Les fouilles
Avril 2002, le paléontologue français Philippe Taquet est au travail, ainsi que les membres marocains, français, suisses et américains de l’équipe de chercheurs qu’il coordonne. A l’époque, le climat est à la discrétion : il est même interdit de photographier les fouilles, les pièces qu’on y trouve… et ceux qui les trouvent.
Les nombreux ossements récoltés comprennent des éléments d’un crâne, des vertèbres cervicales, dorsales et caudales, des os des membres et des ceintures avec notamment une mandibule portant 17 dents crénelées. Tazoudasaurus gisait sur le flanc droit, au sein d'une lentille, poche argilo-gréseuse trouant une couche de cailloutis. A la pioche, à la pelle, à la truelle ou au pinceau, les scientifiques ont traqué sans relâche la moindre omoplate, phalange ou esquilles d’os. Un travail qui n'était pas facilité par la géologie complexe du lieu. Au début des fouilles il a été trouvé un premier os, un fémur de carnivore en l’occurrence, et plus les fouilleurs avançaient dans la couche, plus ils ont trouvé de nombreux spécimens de dents et les dents sont caractéristiques pour indiquer si ce sont des herbivores ou des carnivores.
La découverte de la plus haute importance fut la fameuse mâchoire du sauropode. Extraite de son bloc de pierre, elle fut expédiée à Paris au Muséum d'histoire naturelle. A l'atelier, les chercheurs ont usé de patience pour retirer sans l'endommager la mâchoire de son écrin, tandis que Jean de Jax, paléobotaniste, récupérait la matière organique nichée entre les dents du dinosaure pour l'analyser. Les microéléments qu'il parvint à extraire conduisirent les chercheurs sur une nouvelle piste, à l'autre bout de la planète : l'île des Pins en Nouvelle-Calédonie, où la végétation n'a presque pas évolué depuis l'ère des sauropodes et fournit encore de précieux indices.
Ces découvertes successives ont conduit les chercheurs au studio Meteor, à Montréal, où les dinosaures et leur environnement sont recréés en images de synthèse. Philippe Taquet ne cachait pas son émotion : "Ce qui est formidable, c'est de les voir évoluer dans leur milieu, comme si on y était. Ça, c'est le rêve de tout paléontologue." Reconstitués en images, des dinosaures plus vrais que nature permettent de mieux saisir les avancées de la recherche. D'un morceau d'omoplate ou de côte retrouvé pendant les fouilles naît une créature "entière" dans les studios d'animation. La réflexion des scientifiques est en quelque sorte "modélisée" et devient alors accessible aux néophytes.
Certains palynomorphes - spores, grains de pollen - sont également de précieux indicateurs, parce qu’ils n’ont existé que pendant un court laps de temps, à l’échelle des temps géologiques s’entend; on parle alors de marqueurs stratigraphiques. Quand on analyse une roche qui a 120 millions d’années, pouvoir la dater à 1 ou 2 millions d’années près, c’est une très grande précision. Par recoupements, on pourra donc resserrer la fourchette temporelle autour des ossements de dinosaures découverts. Car dans une même couche géologique, tous les fossiles, qu’ils soient énormes comme les dinosaures ou minuscules comme les grains de pollen, se sont retrouvés dans le même milieu de sédimentation.

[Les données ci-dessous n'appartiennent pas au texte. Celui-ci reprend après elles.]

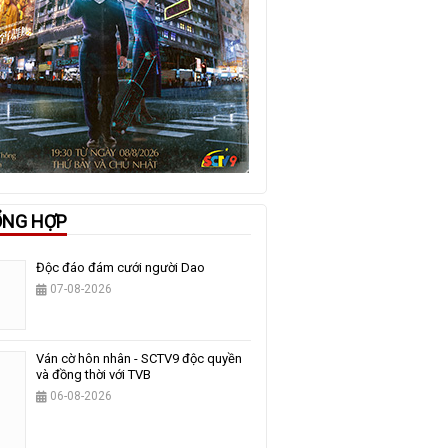
ỔNG HỢP
Độc đáo đám cưới người Dao
07-08-2026
Ván cờ hôn nhân - SCTV9 độc quyền
và đồng thời với TVB
06-08-2026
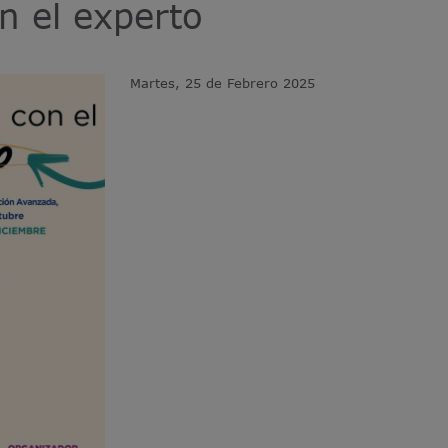
n el experto
Martes, 25 de Febrero 2025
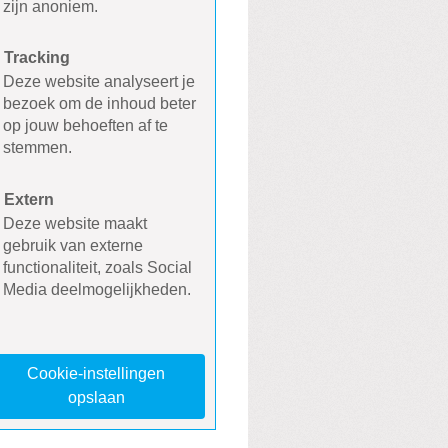
zijn anoniem.
Tracking
Deze website analyseert je
bezoek om de inhoud beter
op jouw behoeften af te
stemmen.
Extern
Deze website maakt
gebruik van externe
functionaliteit, zoals Social
Media deelmogelijkheden.
Cookie-instellingen
opslaan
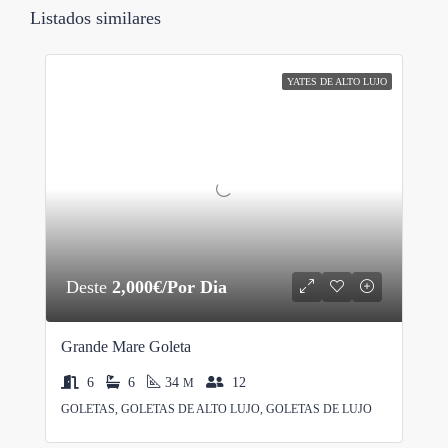
Listados similares
YATES DE ALTO LUJO
Deste
2,000€/Por Dia
Grande Mare Goleta
6
6
34
12
M
GOLETAS, GOLETAS DE ALTO LUJO, GOLETAS DE LUJO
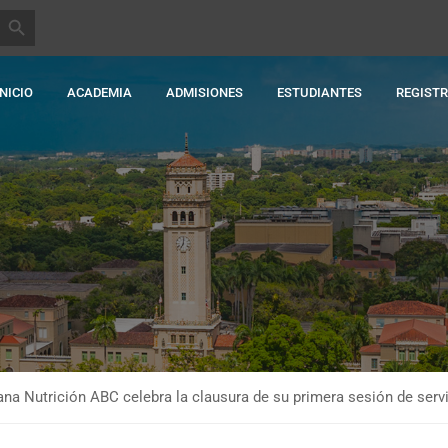
BOTÓN DE BÚSQUEDA
INICIO
ACADEMIA
ADMISIONES
ESTUDIANTES
REGIST
ana Nutrición ABC celebra la clausura de su primera sesión de servi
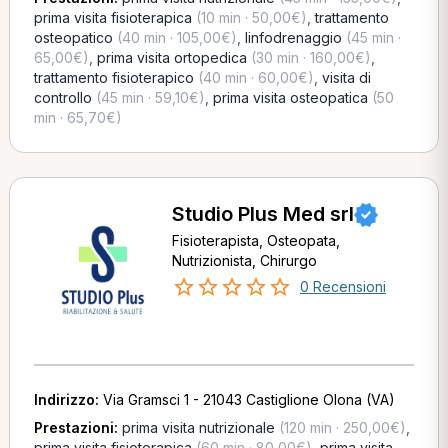
prima visita fisioterapica
(10 min · 50,00€)
,
trattamento
osteopatico
(40 min · 105,00€)
,
linfodrenaggio
(45 min ·
65,00€)
,
prima visita ortopedica
(30 min · 160,00€)
,
trattamento fisioterapico
(40 min · 60,00€)
,
visita di
controllo
(45 min · 59,10€)
,
prima visita osteopatica
(50
min · 65,70€)
Studio Plus Med srl
Fisioterapista, Osteopata,
Nutrizionista, Chirurgo
0 Recensioni
Indirizzo:
Via Gramsci 1 - 21043 Castiglione Olona (VA)
Prestazioni:
prima visita nutrizionale
(120 min · 250,00€)
,
prima visita fisioterapica
(60 min · 80,00€)
,
prima visita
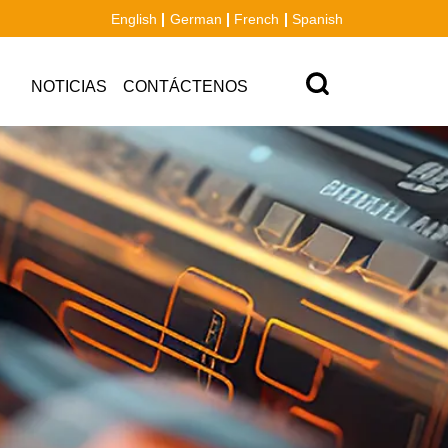
English
German
French
Spanish
NOTICIAS
CONTÁCTENOS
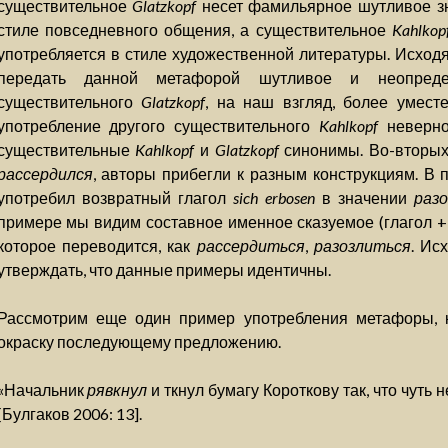
существительное
Glatzkopf
несет фамильярное шутливое зн
стиле повседневного общения, а существительное
Kahlkop
употребляется в стиле художественной литературы. Исходя 
передать данной метафорой шутливое и неопреде
существительного
Glatzkopf
, на наш взгляд, более уместе
употребление другого существительного
Kahlkopf
неверно
существительные
Kahlkopf
и
Glatzkopf
синонимы. Во-вторых,
рассердился
, авторы прибегли к разным конструкциям. В
употребил возвратный глагол
sich erbosen
в значении
раз
примере мы видим составное именное сказуемое (глагол +
которое переводится, как
рассердиться
,
разозлиться
. Ис
утверждать, что данные примеры идентичны.
Рассмотрим еще один пример употребления метафоры, к
окраску последующему предложению.
«Начальник
рявкнул
и ткнул бумагу Короткову так, что чуть 
[Булгаков 2006: 13].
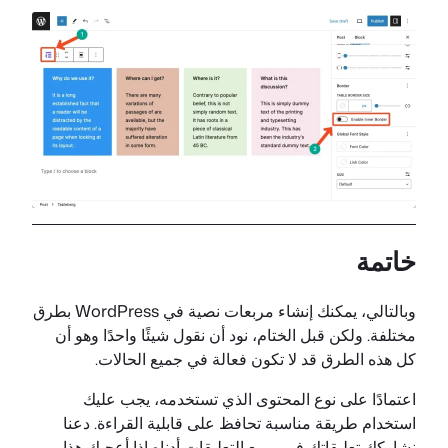
خاتمة
وبالتالي، يمكنك إنشاء مربعات نصية في WordPress بطرق
مختلفة. ولكن قبل الختام، نود أن نقول شيئًا واحدًا وهو أن
كل هذه الطرق قد لا تكون فعالة في جميع الحالات.
اعتمادًا على نوع المحتوى الذي تستخدمه، يجب عليك
استخدام طريقة مناسبة تحافظ على قابلية القراءة. دعنا
نشاركك تعليقاتك في مربع التعليقات أدناه إذا أعجبك هذا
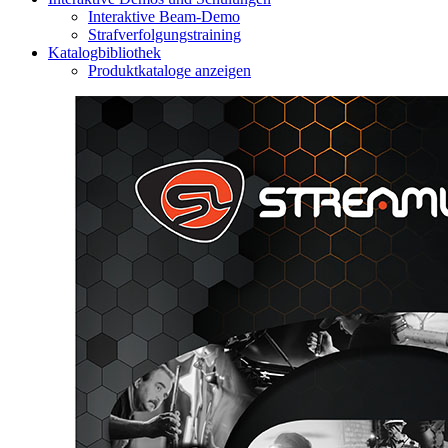
Interaktive Beam-Demo
Strafverfolgungstraining
Katalogbibliothek
Produktkataloge anzeigen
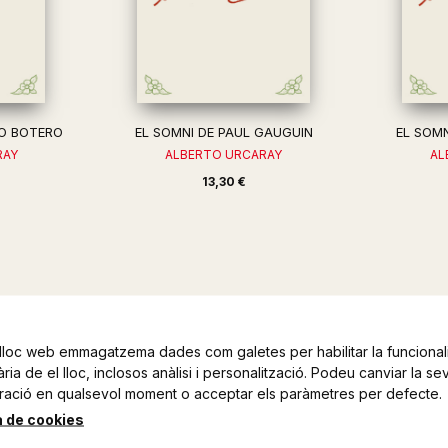
DO BOTERO
EL SOMNI DE PAUL GAUGUIN
EL SOM
RAY
ALBERTO URCARAY
AL
13,30 €
lloc web emmagatzema dades com galetes per habilitar la funcionali
ia de el lloc, inclosos anàlisi i personalització. Podeu canviar la se
ració en qualsevol moment o acceptar els paràmetres per defecte.
a de cookies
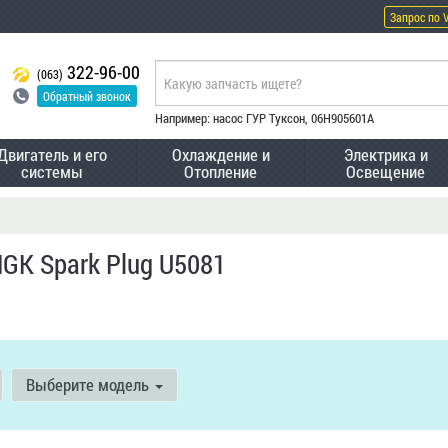
Запрос по 
322-96-00
(063)
Обратный звонок
Например: насос ГУР Туксон, 06H905601A
Двигатель и его
Охлаждение и
Электрика и
системы
Отопление
Освещение
GK Spark Plug U5081
Выберите модель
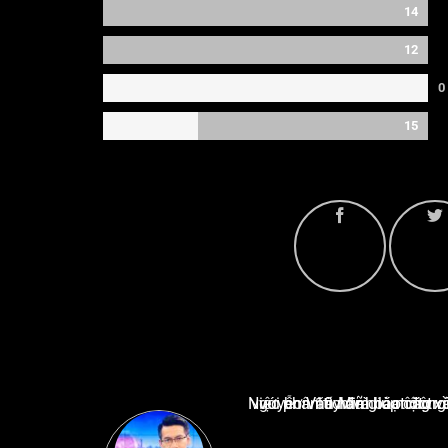
14
12
0
15
Nguyễn Văn Minh là một trong những chuyên gia hàng đầu về báo cáo tin tức thể thao tạ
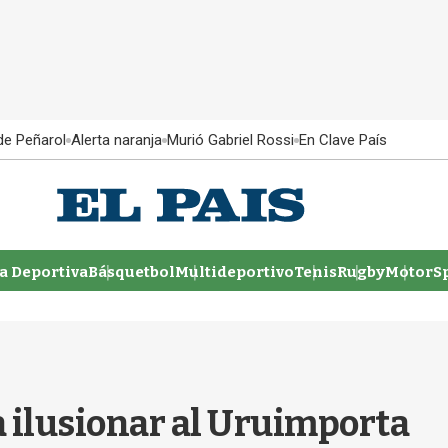
 de Peñarol
Alerta naranja
Murió Gabriel Rossi
En Clave País
 Deportiva
Básquetbol
Multideportivo
Tenis
Rugby
MotorSp
 ilusionar al Uruimporta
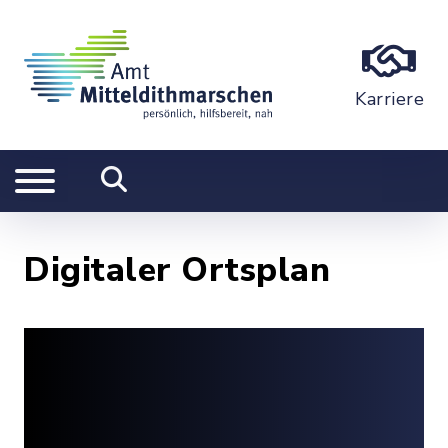
Karriere
Digitaler Ortsplan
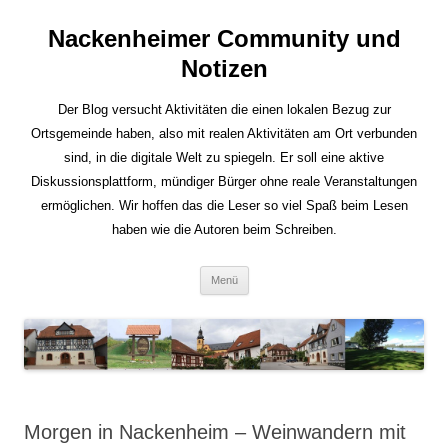
Nackenheimer Community und
Notizen
Der Blog versucht Aktivitäten die einen lokalen Bezug zur
Ortsgemeinde haben, also mit realen Aktivitäten am Ort verbunden
sind, in die digitale Welt zu spiegeln. Er soll eine aktive
Diskussionsplattform, mündiger Bürger ohne reale Veranstaltungen
ermöglichen. Wir hoffen das die Leser so viel Spaß beim Lesen
haben wie die Autoren beim Schreiben.
Zum
Menü
Inhalt
springen
Morgen in Nackenheim – Weinwandern mit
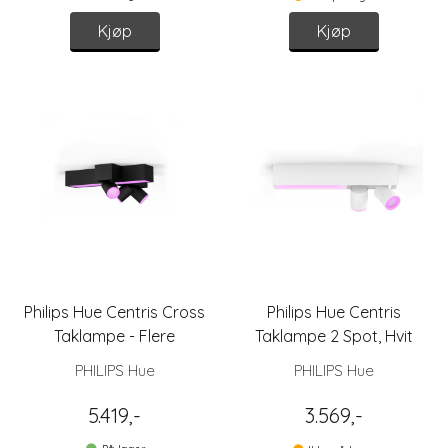
Kjøp
Kjøp
Philips Hue Centris Cross
Philips Hue Centris
Taklampe - Flere
Taklampe 2 Spot, Hvit
Varianter
PHILIPS Hue
PHILIPS Hue
5.419,-
3.569,-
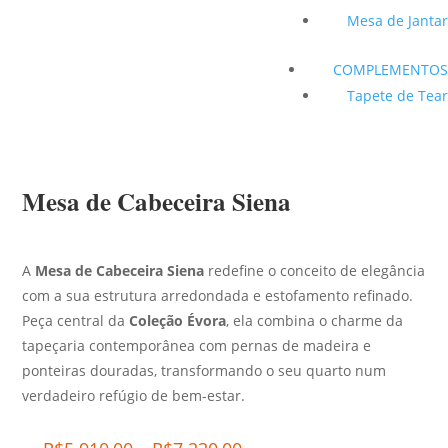
Mesa de Jantar
COMPLEMENTOS
Tapete de Tear
Mesa de Cabeceira Siena
A
Mesa de Cabeceira Siena
redefine o conceito de elegância
com a sua estrutura arredondada e estofamento refinado.
Peça central da
Coleção Évora
, ela combina o charme da
tapeçaria contemporânea com pernas de madeira e
ponteiras douradas, transformando o seu quarto num
verdadeiro refúgio de bem-estar.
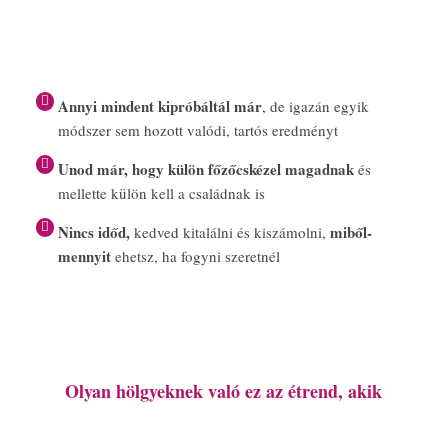
Annyi mindent kipróbáltál már
, de igazán egyik
módszer sem hozott valódi, tartós eredményt
Unod már, hogy külön főzőcskézel magadnak
és
mellette külön kell a családnak is
Nincs időd,
miből-
kedved kitalálni és kiszámolni,
mennyit
ehetsz, ha fogyni szeretnél
Olyan hölgyeknek való ez az étrend, akik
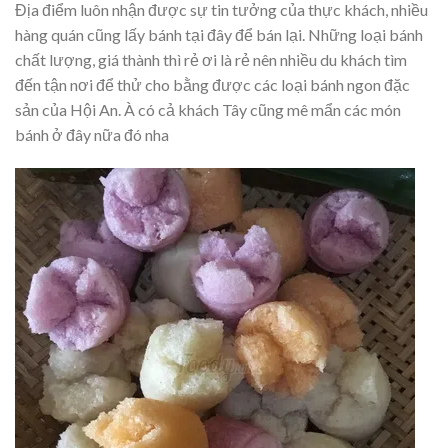
Địa điểm luôn nhận được sự tin tưởng của thực khách, nhiều
hàng quán cũng lấy bánh tại đây để bán lại. Những loại bánh
chất lượng, giá thành thì rẻ ơi là rẻ nên nhiều du khách tìm
đến tận nơi để thử cho bằng được các loại bánh ngon đặc
sản của Hội An. À có cả khách Tây cũng mê mẩn các món
bánh ở đây nữa đó nha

Et on arrive à dater l’argile, on date en même temps tous les fossiles qu’elle peut contenir, qu’il s’agisse de spores, de crustacés ou de dinosaures.
Les nombreux débris végétaux fossilisés qui ont été trouvées sur ces gisements apportent également un éclairage passionnant sur cette période. Une époque où l’Amérique du Nord était encore soudée à l’Afrique. Mais alors que ces couches ont été enfouies aux États-Unis sous les sédiments des Appalaches, elles sont particulièrement bien conservées et accessibles au Maroc. Pour Philippe Taquet, les Américains doivent donc "venir au Maroc, dans l'Atlas, pour connaître l'origine de leurs diplodocus ! ".